College Board PSAT-READING Exam Questions
Preliminary Scholastic Aptitude Test - Reading (Page 5 )

Updated On: 21-Feb-2026

Like Truman, who was never considered a major national figure until Roosevelt's death made him president, Ford attained national prominence only after ____________ thrust him into the presidency.

  1. personal ambition
  2. outside circumstances
  3. popular acclaim
  4. political intrigue
  5. public demand

Answer(s): B

Explanation:

Obviously, the structure of this sentence is similarity. We want a phrase to fit in the blank that will match the description of how both Truman and Ford attained prominence. You don't need to know history; just realize that Ford's case must have resembled Truman's, in which pure accident (or "outside circumstances") made him president.



Thus far, predictions that global ____________ would lead to mass starvation have proven false; however, in the years to come, population ____________ may yet prove to be one of the world's greatest problems.

  1. pollution . . expansion
  2. overcrowding . . growth
  3. poverty . . density
  4. deforestation . . control
  5. warfare . . stabilization

Answer(s): B

Explanation:

The word "however" tells you that the two halves of the sentence contrast with one another.

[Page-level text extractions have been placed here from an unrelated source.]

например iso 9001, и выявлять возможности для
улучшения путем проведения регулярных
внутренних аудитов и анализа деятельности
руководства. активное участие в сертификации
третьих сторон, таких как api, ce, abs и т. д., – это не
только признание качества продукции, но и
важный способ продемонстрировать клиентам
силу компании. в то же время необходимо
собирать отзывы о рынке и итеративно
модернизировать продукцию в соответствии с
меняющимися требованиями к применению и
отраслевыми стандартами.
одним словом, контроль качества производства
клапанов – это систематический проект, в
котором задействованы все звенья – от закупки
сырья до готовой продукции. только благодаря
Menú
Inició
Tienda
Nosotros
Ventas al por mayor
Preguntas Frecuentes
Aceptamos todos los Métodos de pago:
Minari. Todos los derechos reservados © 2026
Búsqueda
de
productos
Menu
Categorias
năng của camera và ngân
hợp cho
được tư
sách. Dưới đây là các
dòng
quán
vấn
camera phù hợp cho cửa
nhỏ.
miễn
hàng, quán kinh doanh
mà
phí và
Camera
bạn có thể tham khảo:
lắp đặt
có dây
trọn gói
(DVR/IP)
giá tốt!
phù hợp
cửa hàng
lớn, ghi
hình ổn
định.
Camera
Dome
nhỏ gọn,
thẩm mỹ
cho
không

The first half says that "predictions" of "mass starvation have proven false"; the second half says that, in the future, (something) "may yet prove to be one of the world's greatest problems." Thus, the contrast involves the idea that a problem which doesn't exist now may come to exist in the future; the same problem is being discussed in the both parts of the sentence. Choice (B), then, makes sense because "global overcrowding" and "population growth" describe the same problem.



Amelia Earhart's hope of being the first woman to fly around the globe was ____________ when she disappeared in the middle of her ____________ journey.

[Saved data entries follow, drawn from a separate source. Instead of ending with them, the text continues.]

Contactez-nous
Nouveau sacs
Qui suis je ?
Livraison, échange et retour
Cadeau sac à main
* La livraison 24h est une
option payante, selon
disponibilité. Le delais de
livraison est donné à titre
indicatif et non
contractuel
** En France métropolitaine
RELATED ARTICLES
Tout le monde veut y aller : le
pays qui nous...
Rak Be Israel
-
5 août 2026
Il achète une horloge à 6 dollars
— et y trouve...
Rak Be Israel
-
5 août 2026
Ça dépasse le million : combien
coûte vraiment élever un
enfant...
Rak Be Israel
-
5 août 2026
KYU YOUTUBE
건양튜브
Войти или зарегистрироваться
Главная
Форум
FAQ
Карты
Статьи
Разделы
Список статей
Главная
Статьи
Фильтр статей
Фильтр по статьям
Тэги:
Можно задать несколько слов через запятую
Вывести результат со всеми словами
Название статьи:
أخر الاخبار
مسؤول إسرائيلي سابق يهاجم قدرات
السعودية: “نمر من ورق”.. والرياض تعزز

  1. thwarted . . ill-fated
  2. realized . . triumphant
  3. fulfilled . . historic
  4. controversial . . hazardous
  5. postponed . . famous

Answer(s): A

Explanation:

If she disappeared during the journey, then clearly her hope of flying around the globe was "thwarted," choice A. "Ill-fated" is the logical word to use to describe a trip that ends this way (worse than losing your luggage).

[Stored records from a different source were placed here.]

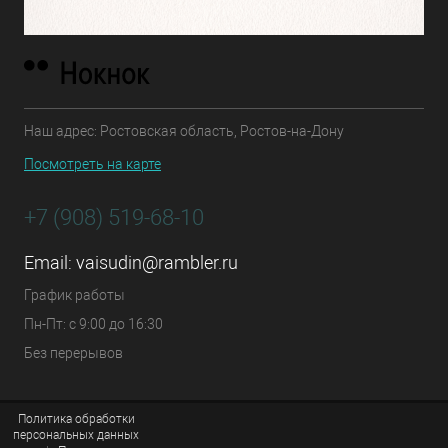
Наш адрес: Ростовская область, Ростов-на-Дону
Посмотреть на карте
+7 (908) 519-68-10
Email:
vaisudin@rambler.ru
График работы
Пн-Пт: с 9:00 до 16:30
Без перерывов
Политика обработки
персональных данных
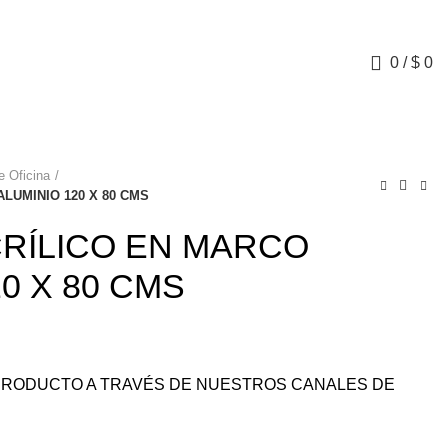
0
/
$
0
 Oficina
LUMINIO 120 X 80 CMS
RÍLICO EN MARCO
0 X 80 CMS
L PRODUCTO A TRAVÉS DE NUESTROS CANALES DE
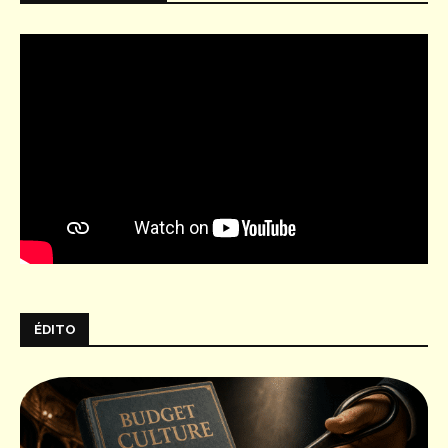
ÉDITO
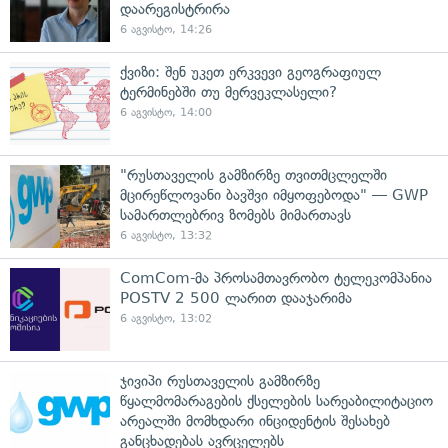
დაარეგისტრირა
6 აგვისტო, 14:26
ქვიზი: შენ უკეთ ერკვევი გეოგრაფიულ
ტერმინებში თუ მერვეკლასელი?
6 აგვისტო, 14:00
"რუსთაველის გამზირზე თვითმცლელში
მცირეწლოვანი ბავშვი იმყოფებოდა" — GWP
სამართლებრივ ზომებს მიმართავს
6 აგვისტო, 13:32
ComCom-მა პროსამთავრობო ტელეკომპანია
POSTV 2 500 ლარით დააჯარიმა
6 აგვისტო, 13:02
ჯივიპი რუსთაველის გამზირზე
წყალმომარაგების ქსელების სარეაბილიტაციო
არეალში მომხდარი ინციდენტის შესახებ
განცხადებას ავრცელებს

The idea of "children's literature" ____________ in the late eighteenth century, when educators first decided that children needed special ____________ of their own.

  1. emerged . . books
  2. changed . . reading
  3. grew . . treatment
  4. developed . . training
  5. receded . . teaching

Answer(s): A

Explanation:

If it wasn't until the late eighteenth century that educators decided children needed books of their own, then that must have been when the idea of children's literature "emerged," choice (A).



In some of the poorest neighborhoods of New York City, community gardens are springing up as ____________ the filth and desolation of their urban surroundings.

  1. an affirmation of
  2. a validation of
  3. a reaction to
  4. an amplification of
  5. a celebration of

Answer(s): C

Explanation:

C). Only "reaction" makes sense as a description of the relationship between a garden and surroundings that are full of "filth and desolation."